Whether or not Ms. Ebbert is Playboy Magazine material is not even close to being an issue here. Besides, I’ve seen magazines that exist to indulge men’s sexual appetite and some of the models that have been featured would not have been my first, second, third, or four thousandth choice. I’ve seen much worse. But has anyone given any thought as to why Ms. Ebbert is the source of the public’s new found infatuation?
Leggy women are a dime a dozen. It takes absolutely no talent. All it takes is one of these established magazines to give someone an opportunity to flaunt their body across its pages. A lot of people, like Ms. Ebbert, would jump on the chance. But why is she given the shot?
For any given opportunity there will be a multitude of opportunist lining up for the chance. With few exceptions the employer nearly always has the advantage and their pick of talent for hire. One of the few times the candidate has the advantage is when a particular candidate has gained name recognition on their own and the employer is looking to capitalize on their notoriety. Once someone has name recognition other people want to harness that resource for their own benefit. Kyla Ebbert has such name recognition thanks to a fluke that started with an opportune meeting between a closet exhibitionist and a prude of a flight attendant. Had the flight attendant kept her disapproval of Ms. Ebbert to herself or had the former Hooters waitress got on the plane with a more modest outfit things would have been much different.
A similar situation happened with Robert Bailey Jr., Theo Shaw, Carwin Jones, Bryant Purvis, Mychal Bell, and an unidentified minor. Through a series of unfortunate events that commenced with a noose hanging from a “white” tree and culminated with a march by mostly black supporters through the streets of Jena, Louisiana, these six young men became known as the Jena Six. These young men became one of the latest symbols of discrimination that the black community suffers at the hands of the dominant white corporate community. In this particular case, these black people were discriminated against by the local district attorney’s office itself. When violence broke out between the black kids and the white kids, the black kids were the only ones charged and they were being charged with murder.
Tens of thousands of people made their presence felt in Jena, Louisiana that September 20th day and many more people who were unable to participate and make the trip were doing their best to support the marchers and the Jena Six vicariously. The fate of these young men became synonymous with the fate of that segment of the black community that is more susceptible to the effects of subjugation. Thankfully, someone came to their senses and was able to use their influence to get the local district attorney to back off of his persecution of black people. But now that the Jena Six has become a household name someone is looking to capitalize off of their notoriety.
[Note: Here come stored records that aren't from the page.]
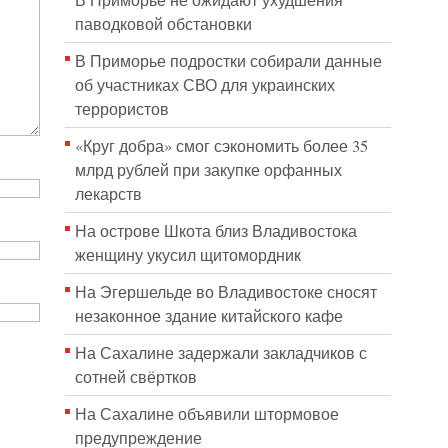
В Приморье не ожидают ухудшения
паводковой обстановки
В Приморье подростки собирали данные
об участниках СВО для украинских
террористов
«Круг добра» смог сэкономить более 35
млрд рублей при закупке орфанных
лекарств
На острове Шкота близ Владивостока
женщину укусил щитомордник
На Эгершельде во Владивостоке сносят
незаконное здание китайского кафе
На Сахалине задержали закладчиков с
сотней свёртков
На Сахалине объявили штормовое
предупреждение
It was rather appalling to see the photo of two of the young men from Jena posing like typical hip hop wannabes at the Black Entertainment Television (BET) Awards and doing their best to capitalize on their newfound notoriety. Rap star posers are a dime a dozen. Point a camera at most kids in the urban area and they will automatically snap into some typical rapper stance. The photograph only reinforces people’s stereotypes of black people. People already think that gangsta rap culture is black culture. This photo does absolutely nothing to dispel that association and everything to reinforce it. And where exactly was BET when these black men were fighting for the rest of their lives? Home come this alleged black media network failed to put its considerable resources at the disposal of the black community? But now that these men from Jena have some name recognition BET now wants to harness that resource for their own benefit.
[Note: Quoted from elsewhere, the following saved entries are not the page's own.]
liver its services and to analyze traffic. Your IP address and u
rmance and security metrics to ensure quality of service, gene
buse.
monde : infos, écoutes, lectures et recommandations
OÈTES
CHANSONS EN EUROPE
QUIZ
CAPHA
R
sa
All the protest and the marches and the blog writing that the black community did on behalf of the Jena Six were not about the Jena Six. It was about the black community. It was about protesting against a system wrought with contempt for people in the black community. Although they were at the forefront of the matter, these six young men were not the only ones facing injustice. If black people simply stood by while these members of the black community were railroaded into the dominant culture’s system of injustice under trumped up charges of attempted manslaughter, we would have been that much further behind in our never ending struggle for some semblance of racial equality here in America. Yes what these men did was wrong. But to destroy these men’s life over a school fight was criminal in itself. And yet, the white men who actually initiated the entire altercation go free without a care in the world.
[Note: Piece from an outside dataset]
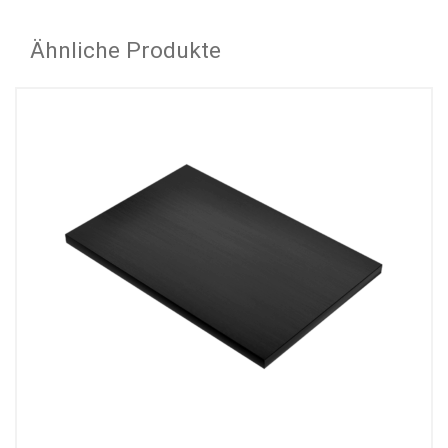
Ähnliche Produkte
So the Jena Six are free to do their hackneyed portrayals of the black community that so many people in corporate America would like to see black people do on a regular basis. The new found name recognition and relatively instantaneous celebrity status for a twist of fate gives them the opportunity to take profit and personal advantage. These men who are now examples to the black community can hip hop and rap and dance and laugh and party their way into the hearts of people across America. But there may be tens of thousands of black people who probably wish they wouldn’t.